Work to be completed
The lines of the records that include "disclosed" should all be copied.

[Saved data entries]
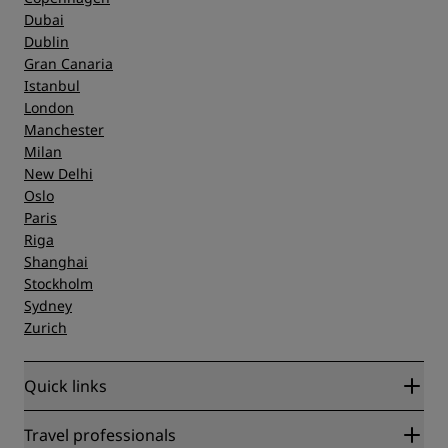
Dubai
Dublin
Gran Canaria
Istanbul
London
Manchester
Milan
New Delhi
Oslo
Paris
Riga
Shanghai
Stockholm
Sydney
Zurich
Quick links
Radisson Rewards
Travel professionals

...

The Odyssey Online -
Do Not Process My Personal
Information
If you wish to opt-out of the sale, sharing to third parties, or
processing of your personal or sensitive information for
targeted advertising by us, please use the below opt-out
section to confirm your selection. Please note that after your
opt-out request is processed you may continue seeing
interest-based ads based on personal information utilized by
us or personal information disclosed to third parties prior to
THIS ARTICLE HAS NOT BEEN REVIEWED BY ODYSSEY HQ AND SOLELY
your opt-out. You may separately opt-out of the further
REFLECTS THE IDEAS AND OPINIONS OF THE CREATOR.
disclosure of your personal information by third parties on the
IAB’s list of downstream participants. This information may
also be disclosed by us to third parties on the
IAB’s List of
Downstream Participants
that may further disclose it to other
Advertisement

---

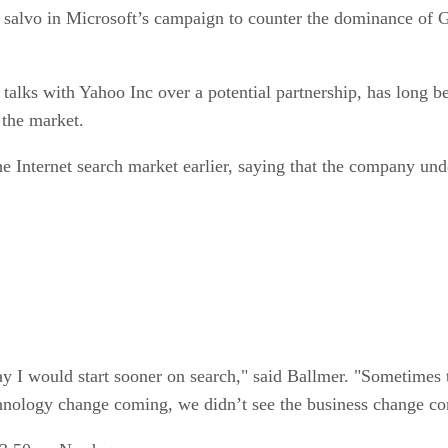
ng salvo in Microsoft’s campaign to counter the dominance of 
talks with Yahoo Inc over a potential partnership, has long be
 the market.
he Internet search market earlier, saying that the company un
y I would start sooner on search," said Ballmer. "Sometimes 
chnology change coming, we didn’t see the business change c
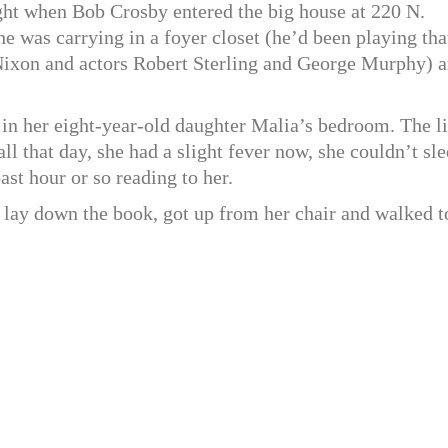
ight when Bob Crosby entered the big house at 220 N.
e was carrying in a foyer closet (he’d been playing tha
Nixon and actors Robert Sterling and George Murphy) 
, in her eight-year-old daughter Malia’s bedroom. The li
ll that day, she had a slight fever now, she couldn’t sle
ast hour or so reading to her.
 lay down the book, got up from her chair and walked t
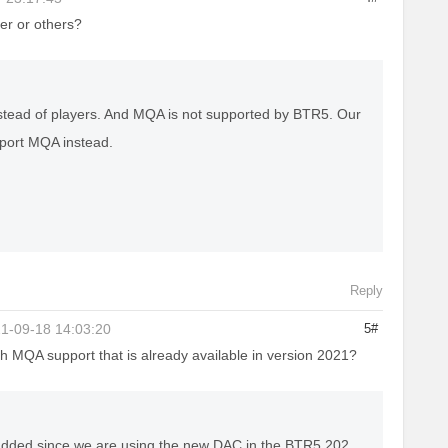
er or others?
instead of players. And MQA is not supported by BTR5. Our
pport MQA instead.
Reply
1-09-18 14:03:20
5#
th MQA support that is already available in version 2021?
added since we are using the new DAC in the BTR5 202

Solved problem
us or personal information disclosed to third parties prior to
also be disclosed by us to third parties on the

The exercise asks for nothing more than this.